In a primetime address televised on Monday, French President Emmanuel Macron attempted to diffuse the ongoing populist revolt of the “yellow jacket” or “yellow vest” movement. His seemingly stiff performance and meager proposals may do little to assure the people of France that he understands the political moment.
Macron’s relatively brief presentation first focused on his immediate political goal of splitting off the violent, largely leftist agitators on the streets of Paris from the broader, generally nonviolent protesters outside the major cities. But this was done so obviously as to make the subtext the text. As a result, Macron came across much less like a Bill Clinton feeling people’s pain than a George H. W. Bush reading “Message: I care“ from his Teleprompter.
Even worse, Macron borrowed (unwittingly, one hopes) from the Jimmy Carter songbook. “It is 40 years of malaise that is resurfacing: malaise of workers that can no longer find a place for themselves; malaise of territories, villages, neighborhoods; we see public services diminish, an environment that is disappearing; democratic malaise where the sentiment of not being heard is growing; malaise in the face of changes in our society, a secularism that has been disturbed and up against a way of life that creates barriers and distance. This was a long time coming, but it’s here now.”
Granted, Macron is not wrong that France traveled a long path to get to its current sorry state. And he had the good sense to point a thumb as well as a finger, stating: “We undoubtedly haven’t been able to provide a sufficiently fast and strong response for a year and a half. I take my share of responsibility for this.”
But like Carter, Macron does not appear to grasp the most basic point in responding to populist discontent: do not blame the people. To speak of a “democratic malaise where the sentiment of not being heard is growing” will not wash without emphasizing it is France’s leadership that has not been listening. Indeed, it seems deeply out-of-touch to talk about a “growing sentiment” in an address given 10 days after three weekends of unprecedented demonstrations sprang from social media.
Ironically, Carter’s speech — which did not include the word “malaise” — was initially well-received. The speech took on the foul odor of pessimism largely due to Carter’s seeming lack of leadership in the days that followed.
Macron looks to follow in Carter’s footsteps here as well. He implicitly acknowledged the yellow vest demonstrations were rooted in his war on climate change. But Macron avoided directly facing that his trendy brand of environmentalism was pushing people to protest while shuttering almost a quarter of France’s nuclear power plants.

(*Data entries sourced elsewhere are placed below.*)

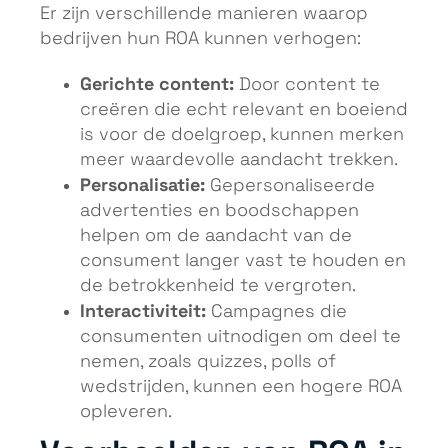
Er zijn verschillende manieren waarop
bedrijven hun ROA kunnen verhogen:
Gerichte content:
Door content te
creëren die echt relevant en boeiend
is voor de doelgroep, kunnen merken
meer waardevolle aandacht trekken.
Personalisatie:
Gepersonaliseerde
advertenties en boodschappen
helpen om de aandacht van de
consument langer vast te houden en
de betrokkenheid te vergroten.
Interactiviteit:
Campagnes die
consumenten uitnodigen om deel te
nemen, zoals quizzes, polls of
wedstrijden, kunnen een hogere ROA
opleveren.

Instead, having been forced to cancel his planned green tax increases, Macron offered up a handful of small-bore proposals for relief: increasing the country’s minimum wage by €100 ($113 US) per month; exempting overtime from tax and social charges; urging employers to offer employees year-end bonuses without being taxed; and scrapping a planned tax on pensions under €2,000 a month.
Macron declined to roll back his wealth tax reforms, which is probably good medium-term policy (especially as a signal of stability to investors). But this small measure will be unpopular in the current environment.
When Macron swept into office with a high approval rating, he should have undertaken more sweeping economic reforms. Instead of tinkering at the margins with labor regulations, as past governments have to little effect, Macron could have attacked the high cost of low-skill workers by cutting payroll taxes dramatically, instead of offsetting small cuts with an increase in the income tax.
Macron’s small thinking on economic reforms has been driven in part by concerns over his country’s deficit. But France’s commitments regarding debt under the European Union’s Stability and Growth Pact have not posed much of an obstacle for past governments.
He could have pushed welfare reforms that would have made those low-skill jobs more attractive than the benefits of France’s social safety net. Now Macron likely lacks the political capital to take bold steps.
There is at least one bigger measure Macron could propose. France has the highest-percentage share of public employees of any member of the OECD. Macron could drain the swamp to demonstrate that the elites must share the burden of making France great again.
Indeed, shrinking the bureaucracy would also be sound from a budgetary perspective, to the extent that matters to Macron. But there was not much sign Macron is thinking about his nation’s administrative state. He spoke of keeping France’s spending under control, but mentioned decentralization of government only in passing.
Rather, echoing an earlier proposal, it seems that Macron will go on a listening tour of France’s mayors for solutions. He spoke of opening a debate on France’s future. If Macron truly fails to realize that debate was opened by the yellow vests weeks ago, he will continue to flounder.